BEGIN EXERCISE INPUT

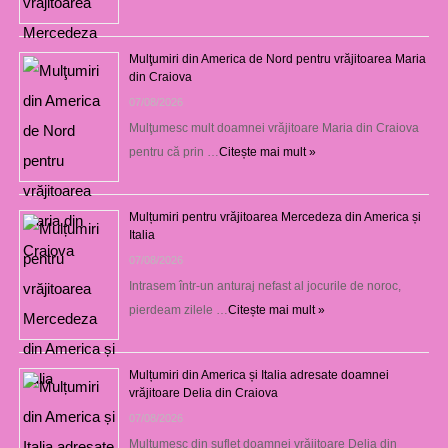
Mulţumiri din America de Nord pentru vrăjitoarea Maria
din Craiova
07/08/2026
Mulţumesc mult doamnei vrăjitoare Maria din Craiova
pentru că prin …
Citește mai mult »
Mulțumiri pentru vrăjitoarea Mercedeza din America și
Italia
07/08/2026
Intrasem într-un anturaj nefast al jocurile de noroc,
pierdeam zilele …
Citește mai mult »
Mulțumiri din America și Italia adresate doamnei
vrăjitoare Delia din Craiova
07/08/2026
Mulţumesc din suflet doamnei vrăjitoare Delia din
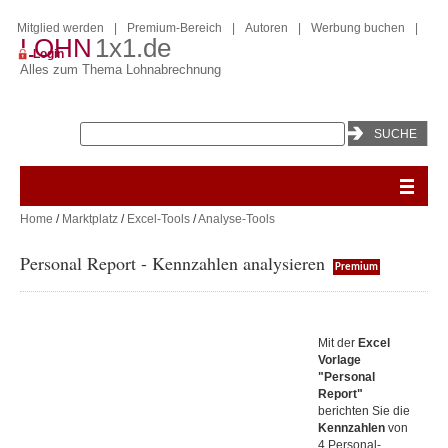
Mitglied werden
|
Premium-Bereich
|
Autoren
|
Werbung buchen
|
LOHN
1x1.de
Login
Alles zum Thema Lohnabrechnung
Home
/
Marktplatz
/
Excel-Tools
/
Analyse-Tools
Personal Report - Kennzahlen analysieren
Premium
Mit der
Excel
Vorlage
"Personal
Report"
berichten Sie die
Kennzahlen
von
4 Personal-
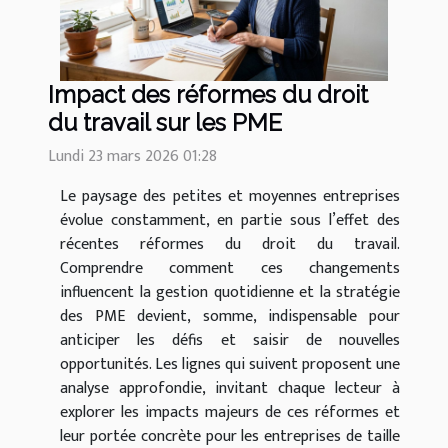
Impact des réformes du droit
du travail sur les PME
Lundi 23 mars 2026 01:28
Le paysage des petites et moyennes entreprises
évolue constamment, en partie sous l’effet des
récentes réformes du droit du travail.
Comprendre comment ces changements
influencent la gestion quotidienne et la stratégie
des PME devient, somme, indispensable pour
anticiper les défis et saisir de nouvelles
opportunités. Les lignes qui suivent proposent une
analyse approfondie, invitant chaque lecteur à
explorer les impacts majeurs de ces réformes et
leur portée concrète pour les entreprises de taille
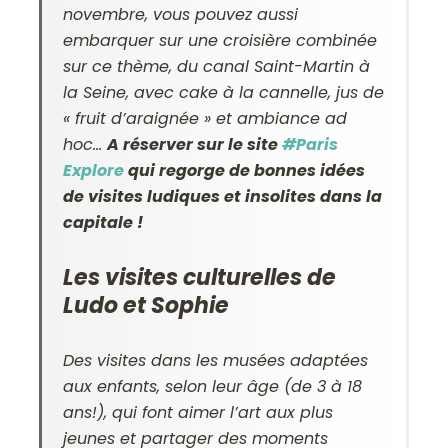
novembre, vous pouvez aussi
embarquer sur une croisière combinée
sur ce thème, du canal Saint-Martin à
la Seine, avec cake à la cannelle, jus de
« fruit d’araignée » et ambiance ad
hoc…
A réserver sur le site
#Paris
Explore
qui regorge de bonnes idées
de visites ludiques et insolites dans la
capitale !
Les visites culturelles de
Ludo et Sophie
Des visites dans les musées adaptées
aux enfants, selon leur âge (de 3 à 18
ans!), qui font aimer l’art aux plus
jeunes et partager des moments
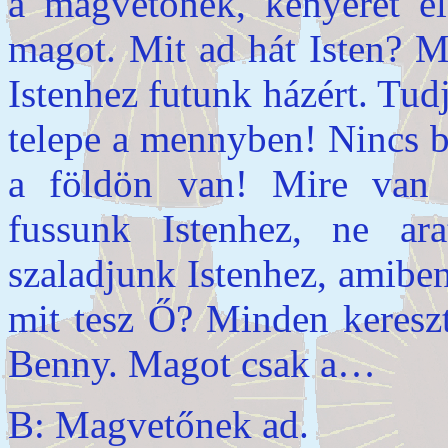
a magvetőnek, kenyeret el
magot. Mit ad hát Isten? M
Istenhez futunk házért. Tud
telepe a mennyben! Nincs 
a földön van! Mire van 
fussunk Istenhez, ne ara
szaladjunk Istenhez, amiben
mit tesz Ő? Minden keresz
Benny. Magot csak a…
B: Magvetőnek ad.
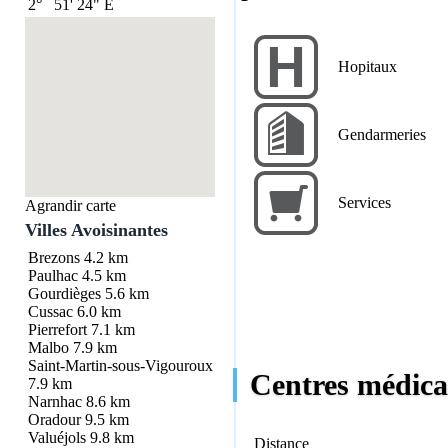
2°
51'
24"
E
Hopitaux
Gendarmeries
Services
Agrandir carte
Villes Avoisinantes
Brezons
4.2 km
Paulhac
4.5 km
Gourdièges
5.6 km
Cussac
6.0 km
Pierrefort
7.1 km
Malbo
7.9 km
Saint-Martin-sous-Vigouroux
Centres médica
7.9 km
Narnhac
8.6 km
Oradour
9.5 km
Valuéjols
9.8 km
Distance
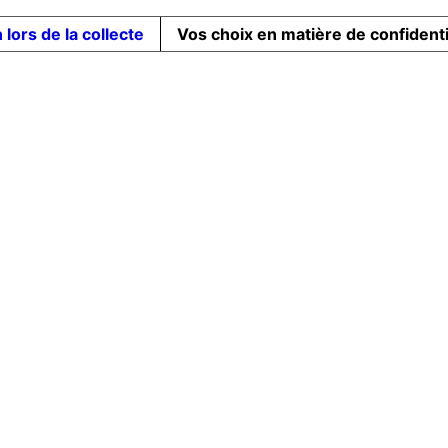
 lors de la collecte
Vos choix en matière de confidenti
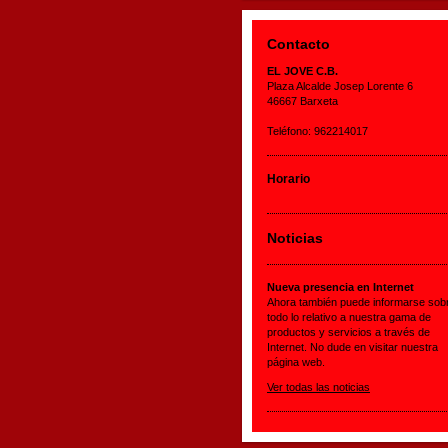
Contacto
EL JOVE C.B.
Plaza Alcalde Josep Lorente 6
46667 Barxeta
Teléfono: 962214017
Horario
Noticias
Nueva presencia en Internet
Ahora también puede informarse sob
todo lo relativo a nuestra gama de
productos y servicios a través de
Internet. No dude en visitar nuestra
página web.
Ver todas las noticias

END EXERCISE INPUT

WORK INSTRUCTION:
An exact copy is needed of only the lines from the top of the material through the line with "Excel-Tools"; no pictures belong in it.

ANSWER FOR THIS EXERCISE:
Mulţumiri din America de Nord pentru vrăjitoarea Maria
din Craiova
07/08/2026
Mulţumesc mult doamnei vrăjitoare Maria din Craiova
pentru că prin …
Citește mai mult »
Mulțumiri pentru vrăjitoarea Mercedeza din America și
Italia
07/08/2026
Intrasem într-un anturaj nefast al jocurile de noroc,
pierdeam zilele …
Citește mai mult »
Mulțumiri din America și Italia adresate doamnei
vrăjitoare Delia din Craiova
07/08/2026
Mulţumesc din suflet doamnei vrăjitoare Delia din
Mitglied werden
|
Premium-Bereich
|
Autoren
|
Werbung buchen
|
LOHN
1x1.de
Login
Alles zum Thema Lohnabrechnung
Home
/
Marktplatz
/
Excel-Tools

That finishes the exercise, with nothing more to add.